58 students used the same priming procedure, but used music as a mood manipulation.  The neutral priming condition was dropped (n ~ 15 per cell).  The interaction effect was marginally significant, F(1, 54) = 3.48, p = .068.

Study 4

132 students participated in Study 4.  The study changed the priming task to a subliminal priming manipulation (although the 60ms presentation time may not be fully subliminal).  Affect was manipulated by asking participants to hold a happy or sad facial expression.  The interaction was significant, F(1, 128) = 3.97, p = .048.

Study 5 

133 students participated in Study 5.  Study 5 combined the scrambled sentence priming manipulation from Studies 1-3 with the facial expression manipulation from Study 4.  The interaction effect was significant, F(1, 129) = 5.21, p = .024.

Replicability Analysis

Although all five studies showed support for the predicted two-way interaction, the p-values in the five studies are surprisingly similar (ps = .038, .067, .068, .048, .025).

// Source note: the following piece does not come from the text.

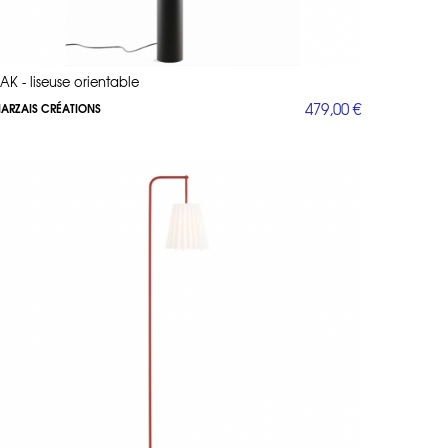
ZAK - liseuse orientable
479,00 €
ARZAIS CRÉATIONS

The probability of such small variability or even less variability in p-values is p = .002 (TIVA).  This suggests that QRPs were used to produce (marginally) significant results in five studies with low power (Schimmack, 2012).

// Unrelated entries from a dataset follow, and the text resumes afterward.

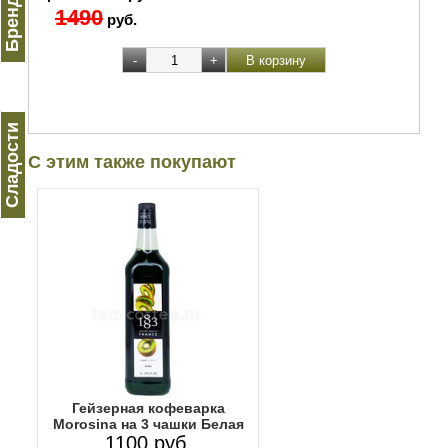
1490
руб.
Сладости
С этим также покупают
Гейзерная кофеварка
Morosina на 3 чашки Белая
1100 руб.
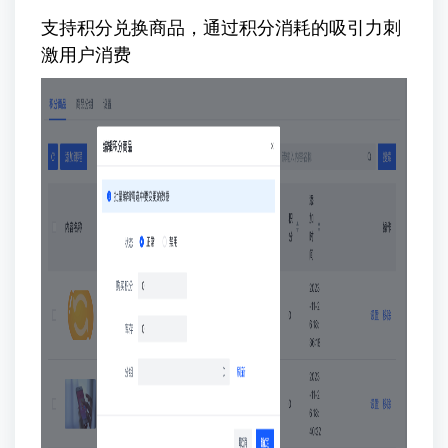
支持积分兑换商品，通过积分消耗的吸引力刺
激用户消费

A small set of studies provides limited information about QRPs.  It is helpful to look at these p-values in the context of other results reported in articles with Jerry Clore as co-author.


The plot shows a large file-drawer (missing studies with non-significant results) that is produced by a large number of just significant results.  Either many studies were run to obtain a just significant result or other QRPs were used.  This analysis supports the conclusion that QRPs contributed to the reported results in the original article.

Replication Study

The replication project attempted a replication of Study 5.  However, the authors did not pick the 2 x 2 interaction as the target finding.  Instead, they used the finding in a “repeated measures ANOVA with condition (coherent vs. incoherent) and story prompt (tree vs. house. vs. car) produced a significant linear trend for the interaction of Condition X Story, F(1, 131), 5.79, p < .02, η2 = .04” (Centerbar, et a., 2008, p. 573).  The replication study did not find this trend, F(2, 110) = .759, p = .471.  However, the difference in degrees of freedom shows that the replication analysis had less power because it did not test the linear contrast. Moreover, the replication report states that the replication study showed a trend regarding the main effect of affective coherence on the percentage of causal words used, F(1, 111) = 3.172, p = .078.  This makes it difficult to evaluate whether the replication study was really a failure.

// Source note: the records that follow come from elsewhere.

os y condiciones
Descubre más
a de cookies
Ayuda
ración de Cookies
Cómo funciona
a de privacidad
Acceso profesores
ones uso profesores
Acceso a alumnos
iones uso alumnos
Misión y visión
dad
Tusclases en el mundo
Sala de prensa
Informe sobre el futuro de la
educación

I used the posted data to test the interaction for the total number of words produced. It was not significant, F(1,126) = 0.602, p = .439.

In conclusion, the reported significant interaction failed to replicate.


The replication study of this 2 x 2 between-subject social psychology experiment failed to replicate the original result.  Bias tests suggests that the replication failure was at least partially caused by the use of questionable research practices in the original study.